→ **TASK ITEM**
Copy, from the data below, each line that has the word "altijd".

RECORD EXCERPTS: Begin

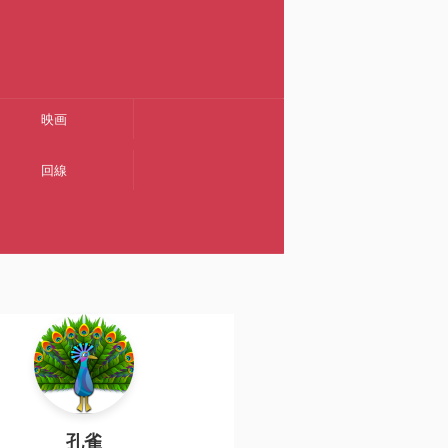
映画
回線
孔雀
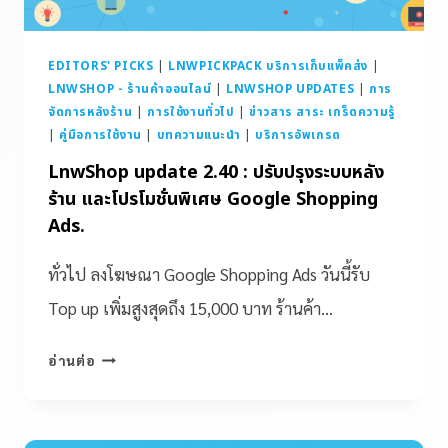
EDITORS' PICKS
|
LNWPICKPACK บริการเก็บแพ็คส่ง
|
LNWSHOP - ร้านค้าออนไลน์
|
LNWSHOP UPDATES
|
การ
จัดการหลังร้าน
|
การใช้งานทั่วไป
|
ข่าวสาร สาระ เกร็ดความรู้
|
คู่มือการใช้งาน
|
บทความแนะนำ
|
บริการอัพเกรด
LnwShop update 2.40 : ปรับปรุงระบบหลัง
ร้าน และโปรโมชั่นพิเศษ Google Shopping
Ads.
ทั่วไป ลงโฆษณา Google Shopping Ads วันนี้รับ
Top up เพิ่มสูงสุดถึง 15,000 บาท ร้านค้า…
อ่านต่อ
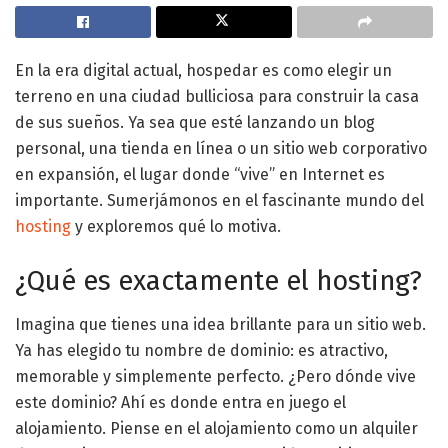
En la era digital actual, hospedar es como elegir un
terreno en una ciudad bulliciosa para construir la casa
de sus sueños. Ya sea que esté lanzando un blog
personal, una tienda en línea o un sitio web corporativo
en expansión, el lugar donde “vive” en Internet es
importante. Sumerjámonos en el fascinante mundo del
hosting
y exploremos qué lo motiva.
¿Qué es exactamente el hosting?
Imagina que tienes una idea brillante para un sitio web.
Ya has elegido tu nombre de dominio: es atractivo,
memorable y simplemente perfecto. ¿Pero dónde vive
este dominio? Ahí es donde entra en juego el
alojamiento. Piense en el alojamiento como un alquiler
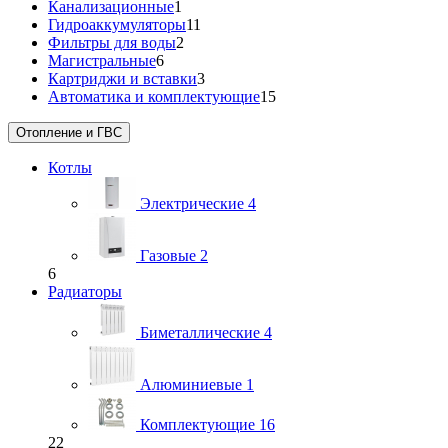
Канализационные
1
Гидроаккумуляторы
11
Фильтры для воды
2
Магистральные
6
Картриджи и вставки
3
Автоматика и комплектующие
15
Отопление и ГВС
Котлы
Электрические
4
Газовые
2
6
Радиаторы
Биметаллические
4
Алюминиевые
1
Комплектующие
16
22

RECORD EXCERPTS: End
RECORD EXCERPTS: Begin

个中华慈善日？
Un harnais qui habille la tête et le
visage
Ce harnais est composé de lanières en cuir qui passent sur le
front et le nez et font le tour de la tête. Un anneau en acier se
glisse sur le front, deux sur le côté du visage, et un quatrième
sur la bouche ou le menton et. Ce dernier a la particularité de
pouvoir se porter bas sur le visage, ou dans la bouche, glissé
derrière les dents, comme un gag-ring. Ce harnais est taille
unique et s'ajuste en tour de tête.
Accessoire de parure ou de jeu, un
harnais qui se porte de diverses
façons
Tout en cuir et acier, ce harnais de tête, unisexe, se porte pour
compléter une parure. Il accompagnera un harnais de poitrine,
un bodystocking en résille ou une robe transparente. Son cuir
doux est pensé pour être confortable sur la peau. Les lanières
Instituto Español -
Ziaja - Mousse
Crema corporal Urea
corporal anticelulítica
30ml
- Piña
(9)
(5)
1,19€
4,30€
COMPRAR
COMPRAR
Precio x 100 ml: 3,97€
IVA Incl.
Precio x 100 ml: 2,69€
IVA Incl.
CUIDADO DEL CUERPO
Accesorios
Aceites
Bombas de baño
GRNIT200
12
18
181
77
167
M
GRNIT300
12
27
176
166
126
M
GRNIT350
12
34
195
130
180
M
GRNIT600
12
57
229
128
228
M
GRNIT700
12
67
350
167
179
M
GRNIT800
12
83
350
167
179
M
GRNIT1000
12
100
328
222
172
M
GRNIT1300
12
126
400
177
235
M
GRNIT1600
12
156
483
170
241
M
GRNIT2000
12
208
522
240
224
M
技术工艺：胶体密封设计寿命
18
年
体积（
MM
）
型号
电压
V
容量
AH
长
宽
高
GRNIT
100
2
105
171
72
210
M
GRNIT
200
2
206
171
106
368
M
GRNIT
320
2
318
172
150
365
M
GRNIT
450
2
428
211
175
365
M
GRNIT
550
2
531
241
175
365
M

RECORD EXCERPTS: End
RECORD EXCERPTS: Begin

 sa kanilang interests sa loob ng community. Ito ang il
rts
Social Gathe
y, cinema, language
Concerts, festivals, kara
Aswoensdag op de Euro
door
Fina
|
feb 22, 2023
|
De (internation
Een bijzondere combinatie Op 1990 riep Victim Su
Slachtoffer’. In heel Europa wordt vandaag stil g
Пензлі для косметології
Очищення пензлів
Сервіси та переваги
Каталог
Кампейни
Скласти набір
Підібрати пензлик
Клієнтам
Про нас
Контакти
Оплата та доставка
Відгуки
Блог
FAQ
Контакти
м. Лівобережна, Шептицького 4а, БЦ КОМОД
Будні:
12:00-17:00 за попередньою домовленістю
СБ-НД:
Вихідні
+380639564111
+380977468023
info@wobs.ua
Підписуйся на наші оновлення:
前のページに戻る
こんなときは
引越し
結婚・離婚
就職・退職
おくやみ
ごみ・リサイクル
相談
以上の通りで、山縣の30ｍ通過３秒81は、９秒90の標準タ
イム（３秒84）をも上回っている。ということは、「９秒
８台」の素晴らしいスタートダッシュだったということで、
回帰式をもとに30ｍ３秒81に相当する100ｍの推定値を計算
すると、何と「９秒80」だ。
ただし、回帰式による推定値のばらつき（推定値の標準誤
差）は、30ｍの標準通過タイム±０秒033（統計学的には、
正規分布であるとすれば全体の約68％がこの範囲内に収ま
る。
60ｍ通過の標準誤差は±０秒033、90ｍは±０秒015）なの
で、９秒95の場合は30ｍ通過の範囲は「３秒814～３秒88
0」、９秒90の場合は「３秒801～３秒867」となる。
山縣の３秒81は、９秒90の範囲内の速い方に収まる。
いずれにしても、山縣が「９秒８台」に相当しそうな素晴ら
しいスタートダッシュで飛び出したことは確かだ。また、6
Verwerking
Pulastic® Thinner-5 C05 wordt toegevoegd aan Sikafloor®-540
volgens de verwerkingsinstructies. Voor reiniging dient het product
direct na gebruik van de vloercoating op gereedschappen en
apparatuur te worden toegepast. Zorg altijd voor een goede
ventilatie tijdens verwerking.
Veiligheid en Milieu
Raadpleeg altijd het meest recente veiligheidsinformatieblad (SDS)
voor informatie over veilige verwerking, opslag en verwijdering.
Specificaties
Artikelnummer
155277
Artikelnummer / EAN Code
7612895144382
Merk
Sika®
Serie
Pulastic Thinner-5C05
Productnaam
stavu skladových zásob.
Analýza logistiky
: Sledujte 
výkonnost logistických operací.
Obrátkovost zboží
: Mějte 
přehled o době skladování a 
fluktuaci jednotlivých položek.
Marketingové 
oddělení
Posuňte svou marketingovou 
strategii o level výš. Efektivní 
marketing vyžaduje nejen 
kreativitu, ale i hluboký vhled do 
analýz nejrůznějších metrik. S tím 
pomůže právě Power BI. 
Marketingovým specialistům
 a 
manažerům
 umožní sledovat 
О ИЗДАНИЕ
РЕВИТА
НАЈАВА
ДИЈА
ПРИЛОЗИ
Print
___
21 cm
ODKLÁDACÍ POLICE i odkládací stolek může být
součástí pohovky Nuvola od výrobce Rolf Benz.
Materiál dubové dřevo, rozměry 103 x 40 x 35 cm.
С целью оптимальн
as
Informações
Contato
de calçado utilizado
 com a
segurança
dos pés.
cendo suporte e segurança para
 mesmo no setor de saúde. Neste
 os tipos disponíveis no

RECORD EXCERPTS: End

→ **RESULT FOR THIS EXERCISE**
apparatuur te worden toegepast. Zorg altijd voor een goede
Raadpleeg altijd het meest recente veiligheidsinformatieblad (SDS)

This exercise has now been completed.